Results: Within AO patients, 71.4% had previously undergone root, 70.0% ascending, and 34.3% arch replacement, and 85.7% had a prosthetic aortic valve. Urgent or emergent surgery was performed in 80.0% of cases. A total of 54 (77.1%) patients received bio-Bentall, 17.1% mechanical Bentall, 2.9% homograft, 1.4% Ross, and 1.4% valve sparing root replacement. Hemiarch replacement occurred in 55.7%. Compared to AV patients after IPTW adjustment, AO patients had similar in-hospital mortality (23.3% AO vs 16.4% AV, p=.326), but increased incidence of stroke (12.8% vs 1.0%, p=.011) and acute renal failure (22.9% vs 7.1%, p=.009). Baseline characteristics independently associated with mortality included age (OR 1.05, 95% CI 1.01-1.10), chronic kidney disease (OR 3.20, 95% CI 1.27-8.09), and cardiogenic shock (OR 7.29, 95% CI 1.35-39.4), but not presence of aortic graft (OR 1.33, 95% CI 0.53-3.34) (Table 1). Five-year matched survival was 66.2% (95% CI 54.3%-80.7%) in AO and 63.9% (95% CI 47.6%-85.9%) in AV (p=.86). Cumulative incidence of reintervention was not different between groups (AO 6.8%, 95% CI 1.7%-24.7%% vs AV 16.9%, 95% CI 5.6%-44.9%, p=.55).
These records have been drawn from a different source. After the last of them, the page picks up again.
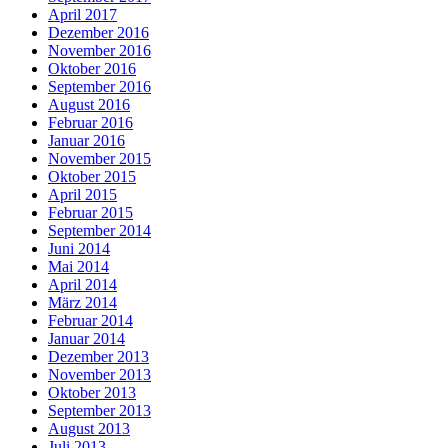
April 2017
Dezember 2016
November 2016
Oktober 2016
September 2016
August 2016
Februar 2016
Januar 2016
November 2015
Oktober 2015
April 2015
Februar 2015
September 2014
Juni 2014
Mai 2014
April 2014
März 2014
Februar 2014
Januar 2014
Dezember 2013
November 2013
Oktober 2013
September 2013
August 2013
Juli 2013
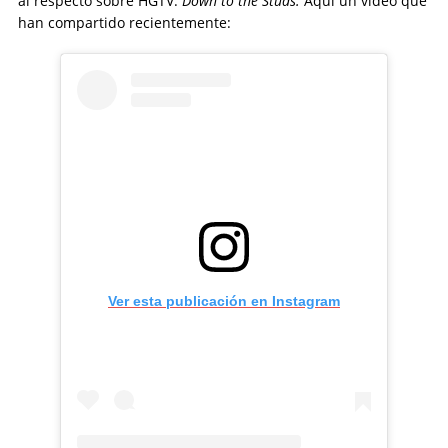
al respecto sobre HGTV:
Down to the Studs.
Aquí un video que
han compartido recientemente:
Ver esta publicación en Instagram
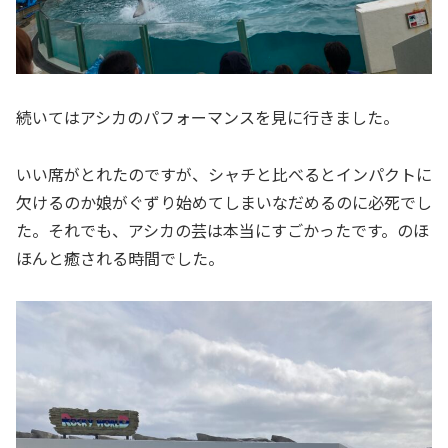
続いてはアシカのパフォーマンスを見に行きました。
いい席がとれたのですが、シャチと比べるとインパクトに
欠けるのか娘がぐずり始めてしまいなだめるのに必死でし
た。それでも、アシカの芸は本当にすごかったです。のほ
ほんと癒される時間でした。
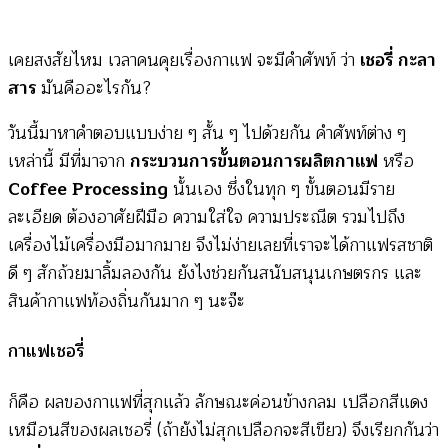
ภาษา
กาแฟ
เคยสงสัยไหม เวลาคนคุยเรื่องกาแฟ จะมีคำศัพท์ ว่า
เชอรี่ กะลา
สาร
มันคืออะไรกัน?
วันนี้มาหาคำตอบแบบง่าย ๆ สั้น ๆ ไปด้วยกัน คำศัพท์ต่าง ๆ
เหล่านี้ มีที่มาจาก
กระบวนการขั้นตอนการผลิตกาแฟ
หรือ
Coffee Processing
นั้นเอง ซึ่งในทุก ๆ ขั้นตอนมีราย
ละเอียด ต้องอาศัยฝีมือ ความใส่ใจ ความประณีต รวมไปถึง
เครื่องไม้เครื่องมือมากมาย จึงไม่ง่ายเลยที่เราจะได้กาแฟรสชาติ
ดี ๆ สักถ้วยมาลิ้มลองกัน ยังไงช่วยกันสนับสนุนเกษตรกร และ
สินค้ากาแฟท้องถิ่นกันมาก ๆ นะจ๊ะ
กาแฟเชอรี่
ก็คือ ผลของกาแฟที่สุกแล้ว ลักษณะค่อนข้างกลม เปลือกสีแดง
เหมือนสีของผลเชอรี่ (ถ้ายังไม่สุกเปลือกจะสีเขียว) จึงเรียกกันว่า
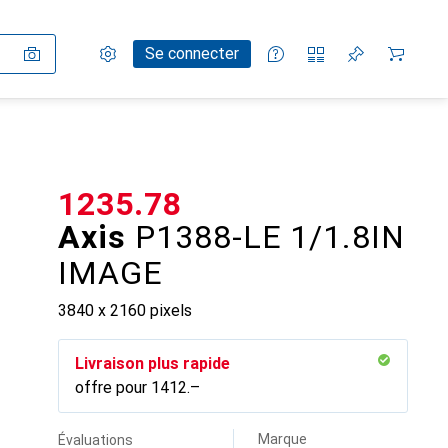
Paramètres
Compte client
Listes de comparaison
Listes d'envies
Panier
Se connecter
CHF
1235.78
Axis
P1388-LE 1/1.8IN
IMAGE
3840 x 2160 pixels
Livraison plus rapide
offre pour
CHF
1412.–
Marque
Évaluations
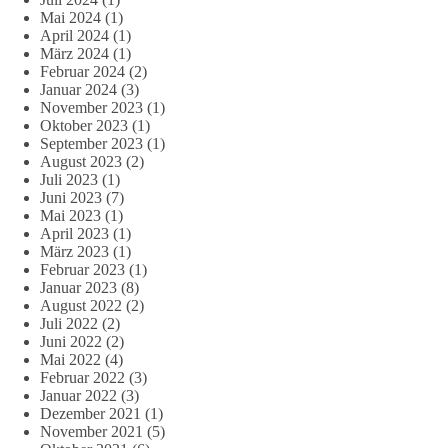
Mai 2024
(1)
April 2024
(1)
März 2024
(1)
Februar 2024
(2)
Januar 2024
(3)
November 2023
(1)
Oktober 2023
(1)
September 2023
(1)
August 2023
(2)
Juli 2023
(1)
Juni 2023
(7)
Mai 2023
(1)
April 2023
(1)
März 2023
(1)
Februar 2023
(1)
Januar 2023
(8)
August 2022
(2)
Juli 2022
(2)
Juni 2022
(2)
Mai 2022
(4)
Februar 2022
(3)
Januar 2022
(3)
Dezember 2021
(1)
November 2021
(5)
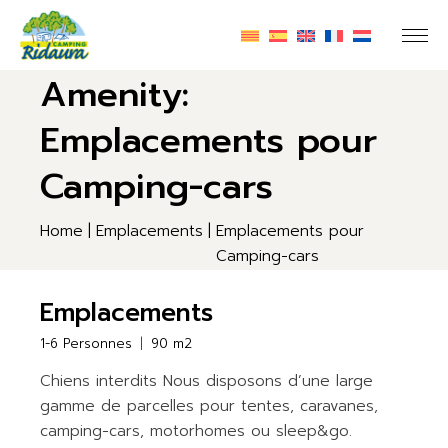
Skip
to
the
content
Amenity:
Emplacements pour
Camping-cars
Home
Emplacements
Emplacements pour
Camping-cars
Emplacements
1-6 Personnes
90 m2
Chiens interdits Nous disposons d’une large
gamme de parcelles pour tentes, caravanes,
camping-cars, motorhomes ou sleep&go.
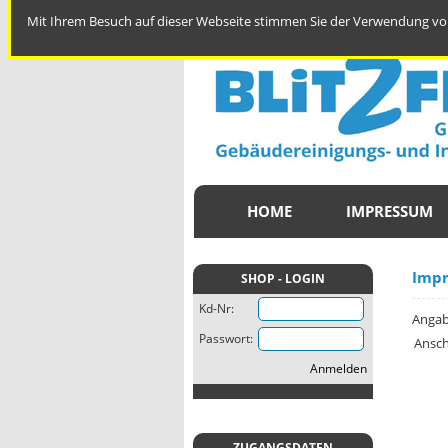
Mit Ihrem Besuch auf dieser Webseite stimmen Sie der Verwendung von
HOME
IMPRESSUM
Imp
SHOP - LOGIN
Kd-Nr:
Angab
Passwort:
Anschr
Anmelden
ZUGANGSDATEN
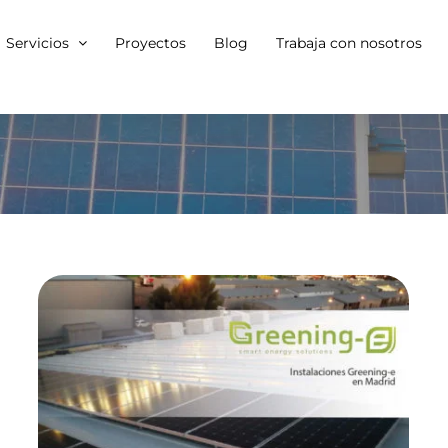
Servicios
Proyectos
Blog
Trabaja con nosotros
Greening-e ejecuta
una instalación
fotovoltaica de 238,68
kW en Madrid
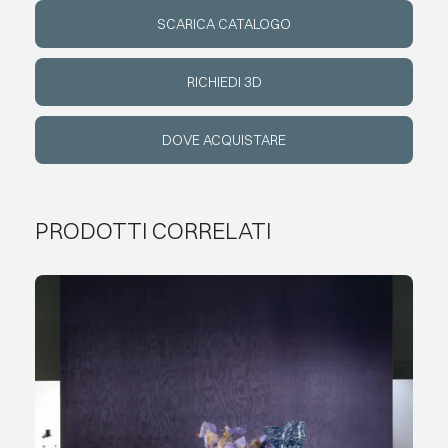
SCARICA CATALOGO
EVENTI
RICHIEDI 3D
CONTATTI
DOVE ACQUISTARE
LINGUA
PRODOTTI CORRELATI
Conclusions: Reoperative ARR for prosthetic valve/graft endocarditis is a high-risk procedure. Patients with prior aortic surgery required a more complex concomitant arch intervention and ultimately had a higher incidence of post-operative morbidity; however, the presence of a prior aortic graft did not negatively impact in-hospital mortality. For patients surviving operative intervention, five-year survival and reintervention rates were comparable between groups.